» Available records
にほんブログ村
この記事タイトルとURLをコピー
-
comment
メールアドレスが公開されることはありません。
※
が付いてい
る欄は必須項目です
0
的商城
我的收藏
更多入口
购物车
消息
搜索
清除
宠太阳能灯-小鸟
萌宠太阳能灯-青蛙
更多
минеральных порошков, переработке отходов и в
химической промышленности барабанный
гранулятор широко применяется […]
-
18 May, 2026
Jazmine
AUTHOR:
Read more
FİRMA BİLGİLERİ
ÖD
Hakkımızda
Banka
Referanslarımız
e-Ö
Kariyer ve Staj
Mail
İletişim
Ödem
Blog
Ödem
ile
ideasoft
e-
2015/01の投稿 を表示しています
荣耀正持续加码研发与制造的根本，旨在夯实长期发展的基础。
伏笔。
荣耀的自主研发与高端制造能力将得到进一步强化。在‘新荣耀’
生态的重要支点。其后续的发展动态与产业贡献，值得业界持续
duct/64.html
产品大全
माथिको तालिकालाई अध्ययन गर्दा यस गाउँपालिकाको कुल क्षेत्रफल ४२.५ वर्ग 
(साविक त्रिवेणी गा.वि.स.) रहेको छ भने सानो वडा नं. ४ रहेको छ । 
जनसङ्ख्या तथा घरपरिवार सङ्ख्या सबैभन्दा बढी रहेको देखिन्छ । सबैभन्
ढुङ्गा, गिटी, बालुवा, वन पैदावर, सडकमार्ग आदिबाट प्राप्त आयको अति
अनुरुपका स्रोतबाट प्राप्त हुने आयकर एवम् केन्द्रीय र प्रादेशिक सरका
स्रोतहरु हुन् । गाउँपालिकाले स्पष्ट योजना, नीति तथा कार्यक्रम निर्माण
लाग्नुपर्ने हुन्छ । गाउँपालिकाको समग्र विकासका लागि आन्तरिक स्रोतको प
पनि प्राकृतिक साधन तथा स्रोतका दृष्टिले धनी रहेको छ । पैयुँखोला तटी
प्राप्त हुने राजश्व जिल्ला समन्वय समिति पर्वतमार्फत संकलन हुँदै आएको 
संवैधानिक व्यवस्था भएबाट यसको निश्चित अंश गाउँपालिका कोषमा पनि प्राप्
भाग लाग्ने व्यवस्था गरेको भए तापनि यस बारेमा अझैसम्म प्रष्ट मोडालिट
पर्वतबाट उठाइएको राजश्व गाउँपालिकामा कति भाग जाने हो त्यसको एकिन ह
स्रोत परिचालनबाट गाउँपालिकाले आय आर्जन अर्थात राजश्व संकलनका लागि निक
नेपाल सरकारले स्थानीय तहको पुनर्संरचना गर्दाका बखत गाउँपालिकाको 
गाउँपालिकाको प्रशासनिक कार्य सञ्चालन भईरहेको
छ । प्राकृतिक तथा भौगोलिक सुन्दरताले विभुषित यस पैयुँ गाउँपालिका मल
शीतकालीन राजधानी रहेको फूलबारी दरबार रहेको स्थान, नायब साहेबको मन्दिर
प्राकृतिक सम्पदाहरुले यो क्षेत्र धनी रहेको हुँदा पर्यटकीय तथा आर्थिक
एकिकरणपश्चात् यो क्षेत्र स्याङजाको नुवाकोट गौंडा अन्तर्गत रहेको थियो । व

» Work to be completed
From the material above, copy exactly the lines between the line holding "पनि प्राकृतिक साधन" and the line holding "शीतकालीन राजधानी रहेको", inclusive, and only those.

» Completed task
पनि प्राकृतिक साधन तथा स्रोतका दृष्टिले धनी रहेको छ । पैयुँखोला तटी
प्राप्त हुने राजश्व जिल्ला समन्वय समिति पर्वतमार्फत संकलन हुँदै आएको 
संवैधानिक व्यवस्था भएबाट यसको निश्चित अंश गाउँपालिका कोषमा पनि प्राप्
भाग लाग्ने व्यवस्था गरेको भए तापनि यस बारेमा अझैसम्म प्रष्ट मोडालिट
पर्वतबाट उठाइएको राजश्व गाउँपालिकामा कति भाग जाने हो त्यसको एकिन ह
स्रोत परिचालनबाट गाउँपालिकाले आय आर्जन अर्थात राजश्व संकलनका लागि निक
नेपाल सरकारले स्थानीय तहको पुनर्संरचना गर्दाका बखत गाउँपालिकाको 
गाउँपालिकाको प्रशासनिक कार्य सञ्चालन भईरहेको
छ । प्राकृतिक तथा भौगोलिक सुन्दरताले विभुषित यस पैयुँ गाउँपालिका मल
शीतकालीन राजधानी रहेको फूलबारी दरबार रहेको स्थान, नायब साहेबको मन्दिर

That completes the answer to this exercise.